What to do:
An exact repetition of the data below, without images, is the expected answer.

Top of Records supplied

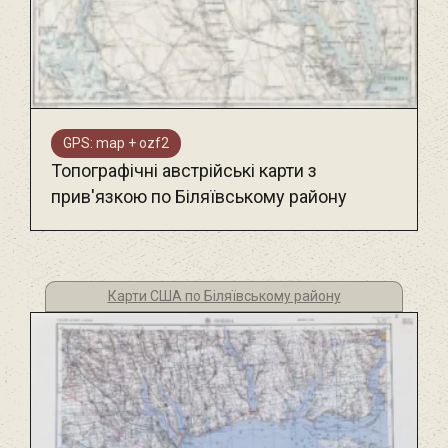
GPS: map + ozf2
Топографічні австрійські карти з
прив'язкою по Біляївському району
Карти США по Біляївському району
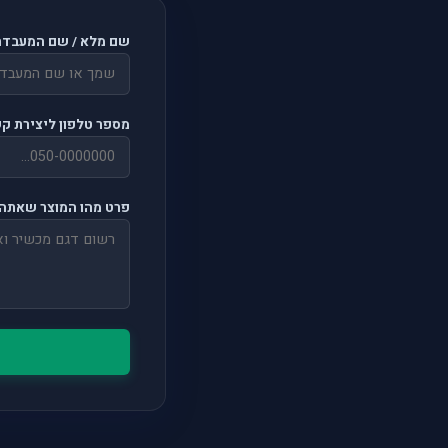
שם מלא / שם המעבדה
מספר טלפון ליצירת ק
פרט מהו המוצר שאתה 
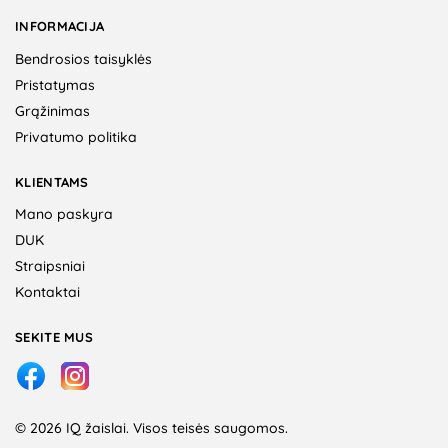
INFORMACIJA
Bendrosios taisyklės
Pristatymas
Grąžinimas
Privatumo politika
KLIENTAMS
Mano paskyra
DUK
Straipsniai
Kontaktai
SEKITE MUS
© 2026 IQ žaislai. Visos teisės saugomos.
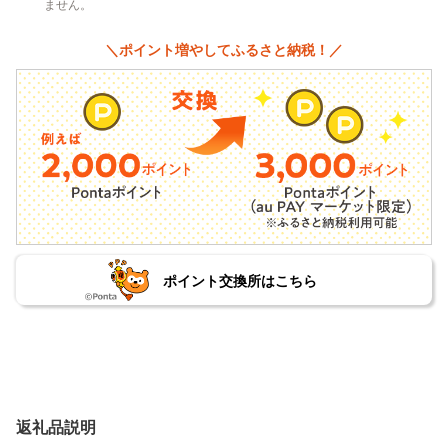
ません。
＼ポイント増やしてふるさと納税！／
ポイント交換所はこちら
返礼品説明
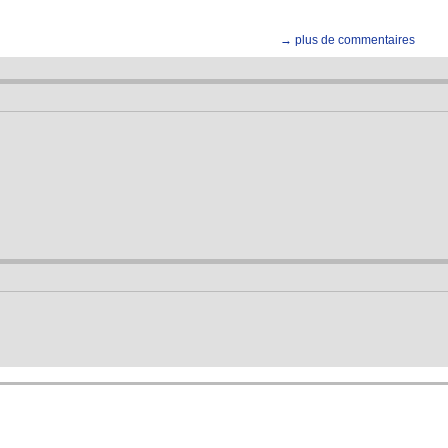
→ plus de commentaires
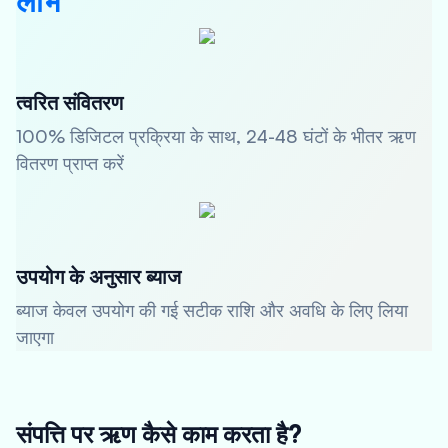
लाभ
त्वरित संवितरण
100% डिजिटल प्रक्रिया के साथ, 24-48 घंटों के भीतर ऋण
वितरण प्राप्त करें
उपयोग के अनुसार ब्याज
ब्याज केवल उपयोग की गई सटीक राशि और अवधि के लिए लिया
जाएगा
संपत्ति पर ऋण कैसे काम करता है?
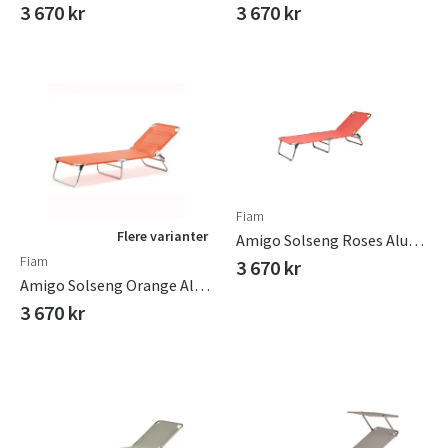
3 670 kr
3 670 kr
Fiam
Flere varianter
Amigo Solseng Roses Aluminium
Fiam
3 670 kr
Amigo Solseng Orange Aluminium/textilene
3 670 kr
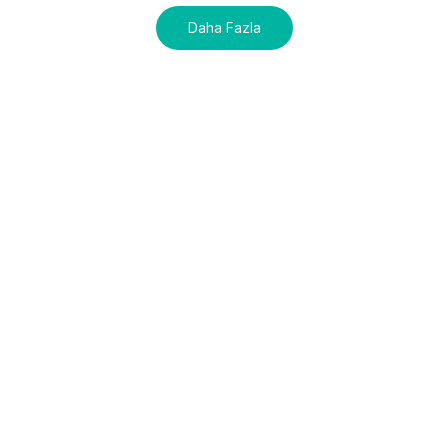
Daha Fazla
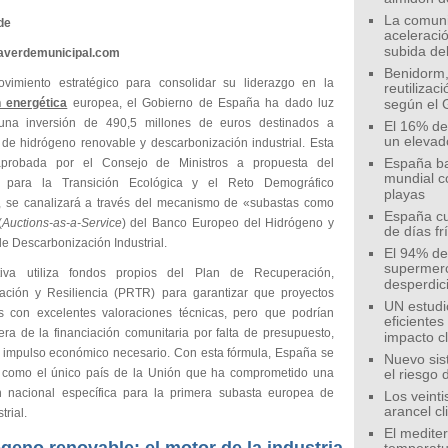
La comunid
de
aceleració
subida de
eaverdemunicipal.com
Benidorm,
imiento estratégico para consolidar su liderazgo en la
reutilizac
n energética
europea, el Gobierno de España ha dado luz
según el 
una inversión de 490,5 millones de euros destinados a
El 16% de
un elevad
 de hidrógeno renovable y descarbonización industrial. Esta
 aprobada por el Consejo de Ministros a propuesta del
España ba
mundial c
io para la Transición Ecológica y el Reto Demográfico
playas
 se canalizará a través del mecanismo de «subastas como
España cu
(
Auctions-as-a-Service
) del Banco Europeo del Hidrógeno y
de días fr
e Descarbonización Industrial.
El 94% de 
supermer
ativa utiliza fondos propios del Plan de Recuperación,
desperdic
ación y Resiliencia (PRTR) para garantizar que proyectos
UN estudi
s con excelentes valoraciones técnicas, pero que podrían
eficiente
era de la financiación comunitaria por falta de presupuesto,
impacto c
l impulso económico necesario. Con esta fórmula, España se
Nuevo sis
 como el único país de la Unión que ha comprometido una
el riesgo 
n nacional específica para la primera subasta europea de
Los veinti
arancel c
trial.
El medite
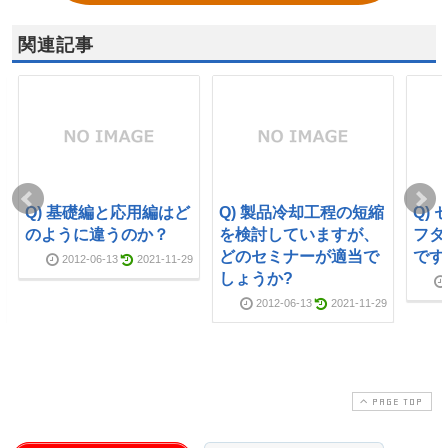
関連記事
Q) 基礎編と応用編はど
Q) 製品冷却工程の短縮
Q)
のように違うのか？
を検討していますが、
フタ
どのセミナーが適当で
です
2012-06-13
2021-11-29
しょうか?
2012-06-13
2021-11-29
PAGE TOP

Bottom of Records supplied

Completed task:
GPS: map + ozf2
Топографічні австрійські карти з
прив'язкою по Біляївському району
Карти США по Біляївському району
שם מלא / שם המעבדה
מספר טלפון ליצירת ק
פרט מהו המוצר שאתה 
INFORMACIJA
Bendrosios taisyklės
Pristatymas
Grąžinimas
Privatumo politika
KLIENTAMS
Mano paskyra
DUK
Straipsniai
Kontaktai
SEKITE MUS
© 2026 IQ žaislai. Visos teisės saugomos.
ません。
＼ポイント増やしてふるさと納税！／
ポイント交換所はこちら
返礼品説明
→ plus de commentaires
लाभ
त्वरित संवितरण
100% डिजिटल प्रक्रिया के साथ, 24-48 घंटों के भीतर ऋण
वितरण प्राप्त करें
उपयोग के अनुसार ब्याज
ब्याज केवल उपयोग की गई सटीक राशि और अवधि के लिए लिया
जाएगा
संपत्ति पर ऋण कैसे काम करता है?
3 670 kr
3 670 kr
Fiam
Flere varianter
Amigo Solseng Roses Aluminium
Fiam
3 670 kr
Amigo Solseng Orange Aluminium/textilene
3 670 kr
Daha Fazla
La comunid
de
aceleració
subida de
eaverdemunicipal.com
Benidorm,
imiento estratégico para consolidar su liderazgo en la
reutilizac
n energética
europea, el Gobierno de España ha dado luz
según el 
una inversión de 490,5 millones de euros destinados a
El 16% de
un elevad
 de hidrógeno renovable y descarbonización industrial. Esta
 aprobada por el Consejo de Ministros a propuesta del
España ba
mundial c
io para la Transición Ecológica y el Reto Demográfico
playas
 se canalizará a través del mecanismo de «subastas como
España cu
(
Auctions-as-a-Service
) del Banco Europeo del Hidrógeno y
de días fr
e Descarbonización Industrial.
El 94% de 
supermer
ativa utiliza fondos propios del Plan de Recuperación,
desperdic
ación y Resiliencia (PRTR) para garantizar que proyectos
UN estudi
s con excelentes valoraciones técnicas, pero que podrían
eficiente
era de la financiación comunitaria por falta de presupuesto,
impacto c
l impulso económico necesario. Con esta fórmula, España se
Nuevo sis
 como el único país de la Unión que ha comprometido una
el riesgo 
n nacional específica para la primera subasta europea de
Los veinti
arancel c
trial.
El medite
関連記事
Q) 基礎編と応用編はど
Q) 製品冷却工程の短縮
Q)
のように違うのか？
を検討していますが、
フタ
どのセミナーが適当で
です
2012-06-13
2021-11-29
しょうか?
2012-06-13
2021-11-29
PAGE TOP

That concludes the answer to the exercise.